We have chosen to use the term RFC rather than ablation because ablation conjures up images of a local explosion. Surgical use of radiofrequency energy in the atria is similar to the use of a branding iron to create scars. The scars are created by coagulative necrosis caused by radiofrequency energy, which then act as line of electrical block.
In this study, the follow-up results were encouraging in patients with aortic valve disease and coronary artery disease who underwent nonmitral procedures along with RFC. Melo and associates [12] have also shown 6 of 7 patients without mitral disease were out of AF after epicardial radiofrequency treatment. The preoperative left atrial diameter in patients with aortic valve or coronary artery disease is usually smaller than that in patients with mitral valve disease. Actually the mean atrial diameter of our patients was 4.5 ± 0.3 cm preoperatively. Patients with large atria have a higher recurrence rate of AF after surgical radiofrequency ablation [12]. Hence, patients without mitral valve disease may be the better candidates for this treatment. Doppler echocardiography is usually used to evaluate the atrial contraction and transportation function by measuring transmitral flows. Hauw and colleagues [8] have mentioned that right atrial contractility was seen in 89% and left atrial transport in 91% after radiofrequency-modified Maze procedure. Quantification of atrial function is sometimes difficult because diastolic function of the ventricle is influenced by the patients age, underlying heart disease [14], and operative procedure. Moreover, the presence of a mitral valve prosthesis or a repair alters transmitral velocities significantly, muddying the analyses.

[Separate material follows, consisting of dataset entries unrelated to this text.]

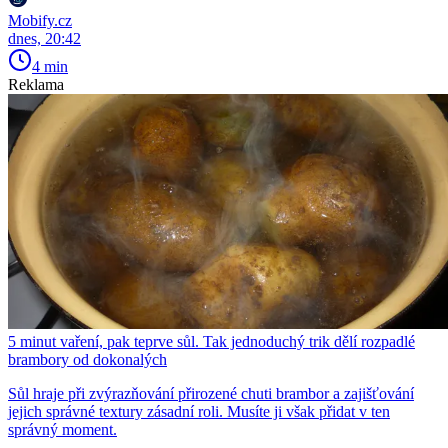
Mobify.cz
dnes, 20:42
4 min
Reklama
5 minut vaření, pak teprve sůl. Tak jednoduchý trik dělí rozpadlé
brambory od dokonalých
Sůl hraje při zvýrazňování přirozené chuti brambor a zajišťování
jejich správné textury zásadní roli. Musíte ji však přidat v ten
správný moment.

In our study postoperative echocardiography showed reasonable left atrial contraction in sinus rhythm. Thomas and colleagues [15] mention that multiple linear radiofrequency lesions in the atria may impair atrial contractility in the animal model. We did not see any evidence of this assertion in our animal studies. We believe the advantages of recovery to sinus rhythm after RFC treatment are enough to overcome short-term problems with atrial contraction that may be a consequence of atrial stunning.
Questions about short- and long-term safety have been raised many times, as have risks of pulmonary vein stenosis with radiofrequency ablation. Prospectively collected data on patients in the Australasian registry since March 2000 have not shown a single case of atrial, esophageal, or any soft tissue perforation. In patients undergoing epicardial RFC, the probe is pressed onto the epicardial surface of the atria under vision and is unlikely to be pushed against other soft tissue structures. The postoperative transesophageal echocardiographic studies have not shown any evidence of pulmonary vein stenosis. This is also because surgical RFC is performed under direct vision and care is taken to stay well away from the pulmonary vein orifices.
Epicardial RFC as a procedure is new and in a developmental stage. Further refinements of the equipment, technique, lesion set, and temperature settings are being worked on to ensure transmurality even in very thick atrial tissue.